//...but what's your suggestion....don't treat covid patients or only treat the vaccinated ones?//
Something along those lines. Either that or the government should honestly answer the question that was posed at the start of the pandemic - "Who do we allow to die?" Everybody knows the answer, but nobody will utter it.
I agree that the number of people admitted to hospital with the virus needs to be reduced in order to get other treatments on track. Since 90% or thereabouts of Covid patients in hospital are unvaccinated it seems clear that the easiest way to do that is either to get them vaccinated (not possible) or restrict their treatment. Strangely when they do go down with Covid, the unvaccinated who do not want "an untested medicine (i.e. the vaccine)" to be administered, will very likely be treated with a recently developed anti-viral drug. But of course we don't hear on Twitter and Facebook of tens of thousands of people being slain as a result of taking them.
//Or is it just the number of covid anti-vaxxers that concerns you?//
Yes it is, but not perhaps for the reasons you think. As a result of the pandemic the government of this country has taken unprecedented steps to control the spread of the virus (most of them unsuccessful, but that's another story). Unparalleled measures have been imposed on the population, controlling who they meet, where they can go and what they can do. This has not been done before for any other disease. Initially it may have been justified because the virus was largely an unknown. Now it is not and one of the things that is known almost without question is that vaccination reduces dramatically the chances of a sufferer requiring hospital treatment. Controlling demand on the NHS is the only justification for imposing those measures; three of the four home countries have reverted to them to some degree and England is tinkering at the edges. If the population is to live under constant threat of seeing a reversion to various restrictions on their liberty, when the overwhelming cause of that threat is from unvaccinated people having to require hospitalisation, then the vaccinated 90% or so have a right to question why it is that they face this threat.

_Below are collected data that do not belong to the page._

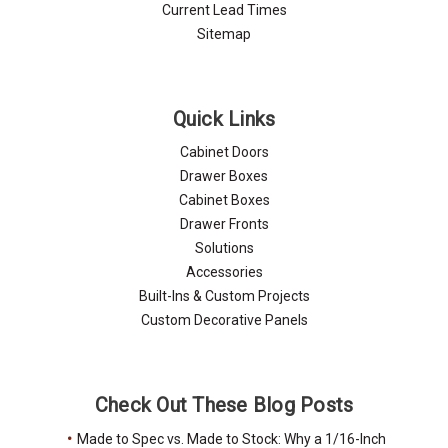
Current Lead Times
Sitemap
Quick Links
Cabinet Doors
Drawer Boxes
Cabinet Boxes
Drawer Fronts
Solutions
Accessories
Built-Ins & Custom Projects
Custom Decorative Panels
Check Out These Blog Posts
Made to Spec vs. Made to Stock: Why a 1/16-Inch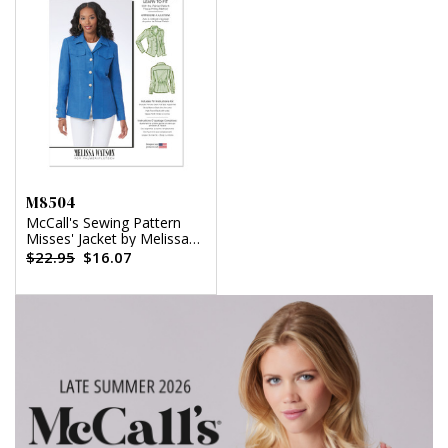
M8504
McCall's Sewing Pattern
Misses' Jacket by Melissa
Watson
$22.95
$16.07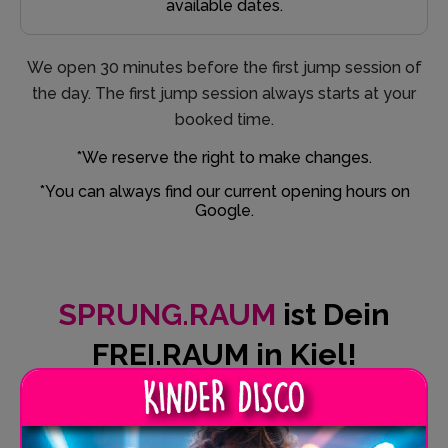
available dates.
We open 30 minutes before the first jump session of
the day. The first jump session always starts at your
booked time.
*We reserve the right to make changes.
*You can always find our current opening hours on
Google.
SPRUNG.RAUM
ist Dein
FREI.RAUM in Kiel!
SPRUNG.RAUM is more than just a trampoline park.
Take off here, leave everyday life behind and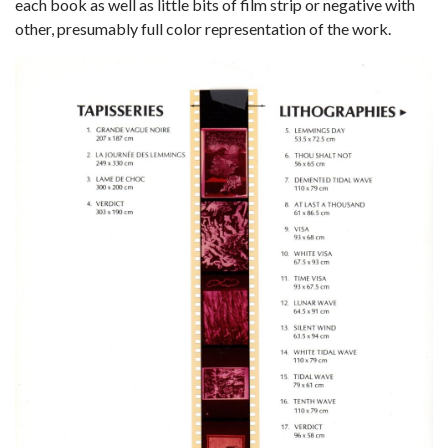
each book as well as little bits of film strip or negative with
other, presumably full color representation of the work.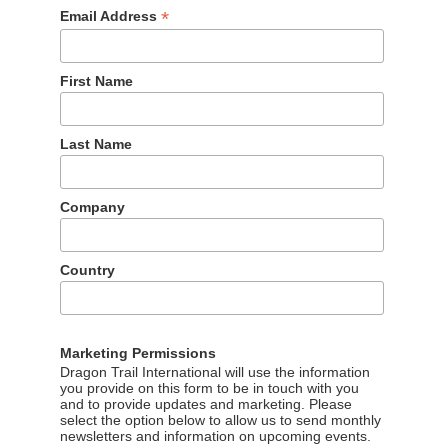
*
Email Address
First Name
Last Name
Company
Country
Marketing Permissions
Dragon Trail International will use the information
you provide on this form to be in touch with you
and to provide updates and marketing. Please
select the option below to allow us to send monthly
newsletters and information on upcoming events.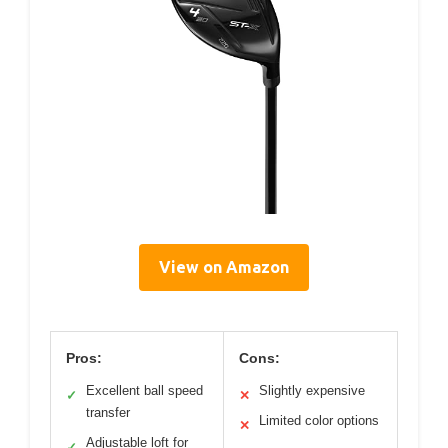
View on Amazon
Pros:
Cons:
Excellent ball speed
Slightly expensive
✓
✕
transfer
Limited color options
✕
Adjustable loft for
✓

So long as the government does not impose, or does not threaten to impose, restrictions on the population's liberty I don't care whether people are vaccinated or not. But if they do, and the cause of that threat is quite clear, then a debate needs to take place about how to go forward. One thing is for sure - just about as many people who want to receive the vaccine have now done so. The remaining rump will not significantly reduce. So as well as living with the virus, the country must also get used to living with 10% of the population unvaccinated. And that should not include threatening restrictions every time the NHS gets a bit busy.